═════ MATERIAL FOR THIS EXERCISE
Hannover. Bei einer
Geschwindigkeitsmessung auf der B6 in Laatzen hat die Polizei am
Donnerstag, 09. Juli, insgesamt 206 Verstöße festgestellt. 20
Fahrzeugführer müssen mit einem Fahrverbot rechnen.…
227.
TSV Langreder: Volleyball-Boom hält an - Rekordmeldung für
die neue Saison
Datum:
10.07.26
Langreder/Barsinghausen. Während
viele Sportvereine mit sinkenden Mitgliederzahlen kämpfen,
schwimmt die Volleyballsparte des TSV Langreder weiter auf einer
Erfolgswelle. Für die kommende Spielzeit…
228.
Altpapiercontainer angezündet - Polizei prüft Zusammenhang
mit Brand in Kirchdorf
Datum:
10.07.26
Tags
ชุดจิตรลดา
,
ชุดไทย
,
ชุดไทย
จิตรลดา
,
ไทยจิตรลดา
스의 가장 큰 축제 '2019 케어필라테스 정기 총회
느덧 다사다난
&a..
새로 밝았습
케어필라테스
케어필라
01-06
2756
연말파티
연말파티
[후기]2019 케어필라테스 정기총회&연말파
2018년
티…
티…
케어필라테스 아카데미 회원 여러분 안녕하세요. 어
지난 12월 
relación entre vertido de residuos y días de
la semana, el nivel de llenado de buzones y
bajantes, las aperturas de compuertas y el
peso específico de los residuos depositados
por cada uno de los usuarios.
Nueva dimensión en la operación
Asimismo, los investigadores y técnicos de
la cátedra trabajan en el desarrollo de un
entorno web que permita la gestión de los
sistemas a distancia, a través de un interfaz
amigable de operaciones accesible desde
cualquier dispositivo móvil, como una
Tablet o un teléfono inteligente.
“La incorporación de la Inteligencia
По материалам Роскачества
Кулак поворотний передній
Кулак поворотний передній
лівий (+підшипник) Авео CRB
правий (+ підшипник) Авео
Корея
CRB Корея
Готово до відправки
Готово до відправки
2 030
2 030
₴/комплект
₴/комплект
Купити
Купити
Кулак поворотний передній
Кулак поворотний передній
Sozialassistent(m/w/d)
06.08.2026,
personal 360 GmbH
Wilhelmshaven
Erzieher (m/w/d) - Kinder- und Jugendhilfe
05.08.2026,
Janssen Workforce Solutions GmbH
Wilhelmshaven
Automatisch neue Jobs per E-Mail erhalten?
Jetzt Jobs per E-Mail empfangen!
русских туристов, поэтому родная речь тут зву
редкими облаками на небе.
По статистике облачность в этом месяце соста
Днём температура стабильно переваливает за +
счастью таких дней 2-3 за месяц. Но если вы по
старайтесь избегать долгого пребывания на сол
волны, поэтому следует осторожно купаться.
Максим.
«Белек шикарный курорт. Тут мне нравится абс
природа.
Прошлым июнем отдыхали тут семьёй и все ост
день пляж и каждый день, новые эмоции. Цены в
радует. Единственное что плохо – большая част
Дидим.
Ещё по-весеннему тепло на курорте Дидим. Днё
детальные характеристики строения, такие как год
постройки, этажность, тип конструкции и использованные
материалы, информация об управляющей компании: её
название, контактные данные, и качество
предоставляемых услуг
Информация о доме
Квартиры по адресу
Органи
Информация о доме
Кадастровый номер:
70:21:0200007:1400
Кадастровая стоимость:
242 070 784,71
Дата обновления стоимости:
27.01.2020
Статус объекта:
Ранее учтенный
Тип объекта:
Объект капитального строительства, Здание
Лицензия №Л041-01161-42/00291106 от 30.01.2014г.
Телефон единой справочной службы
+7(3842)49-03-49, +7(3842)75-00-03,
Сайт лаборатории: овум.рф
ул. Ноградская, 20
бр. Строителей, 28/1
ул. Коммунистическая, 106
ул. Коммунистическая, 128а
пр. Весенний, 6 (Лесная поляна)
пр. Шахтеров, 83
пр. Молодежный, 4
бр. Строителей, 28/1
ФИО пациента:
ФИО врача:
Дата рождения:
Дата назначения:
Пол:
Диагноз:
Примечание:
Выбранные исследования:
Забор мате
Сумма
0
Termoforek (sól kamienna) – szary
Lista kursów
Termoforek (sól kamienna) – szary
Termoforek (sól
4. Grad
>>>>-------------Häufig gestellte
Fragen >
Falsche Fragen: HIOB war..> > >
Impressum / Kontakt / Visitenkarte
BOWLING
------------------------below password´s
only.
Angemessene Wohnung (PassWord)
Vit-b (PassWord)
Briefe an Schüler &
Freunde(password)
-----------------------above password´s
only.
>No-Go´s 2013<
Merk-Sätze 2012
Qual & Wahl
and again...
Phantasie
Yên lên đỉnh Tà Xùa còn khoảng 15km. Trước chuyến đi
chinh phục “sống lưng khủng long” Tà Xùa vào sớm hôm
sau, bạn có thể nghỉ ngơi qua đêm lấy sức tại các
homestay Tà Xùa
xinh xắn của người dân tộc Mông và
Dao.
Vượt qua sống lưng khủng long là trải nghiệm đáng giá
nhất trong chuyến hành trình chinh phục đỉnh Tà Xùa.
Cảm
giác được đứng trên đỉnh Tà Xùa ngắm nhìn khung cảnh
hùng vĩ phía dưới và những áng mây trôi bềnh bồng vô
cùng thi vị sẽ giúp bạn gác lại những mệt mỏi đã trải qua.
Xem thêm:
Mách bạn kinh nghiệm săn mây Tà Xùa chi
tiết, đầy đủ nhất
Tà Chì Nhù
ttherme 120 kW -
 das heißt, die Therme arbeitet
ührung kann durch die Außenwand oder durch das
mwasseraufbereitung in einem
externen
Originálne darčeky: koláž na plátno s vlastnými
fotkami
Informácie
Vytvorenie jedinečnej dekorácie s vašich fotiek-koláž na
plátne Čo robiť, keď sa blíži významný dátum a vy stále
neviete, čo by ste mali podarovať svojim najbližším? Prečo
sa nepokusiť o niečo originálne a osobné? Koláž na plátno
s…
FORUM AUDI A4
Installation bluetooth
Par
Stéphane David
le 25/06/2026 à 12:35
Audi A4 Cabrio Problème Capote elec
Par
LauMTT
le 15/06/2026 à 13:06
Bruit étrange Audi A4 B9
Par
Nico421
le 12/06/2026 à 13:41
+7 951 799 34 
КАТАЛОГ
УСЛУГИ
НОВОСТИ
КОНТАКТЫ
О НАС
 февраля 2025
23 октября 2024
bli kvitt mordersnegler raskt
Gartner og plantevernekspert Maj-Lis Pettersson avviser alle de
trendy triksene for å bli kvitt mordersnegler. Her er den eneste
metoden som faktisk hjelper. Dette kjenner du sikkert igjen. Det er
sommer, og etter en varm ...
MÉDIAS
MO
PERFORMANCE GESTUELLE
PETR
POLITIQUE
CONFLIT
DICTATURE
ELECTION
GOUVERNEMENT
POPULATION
══════════
__TASK STATEMENT__: Please give the number of lines above containing "chuyến" and nothing else.

__YOUR SOLUTION__: 2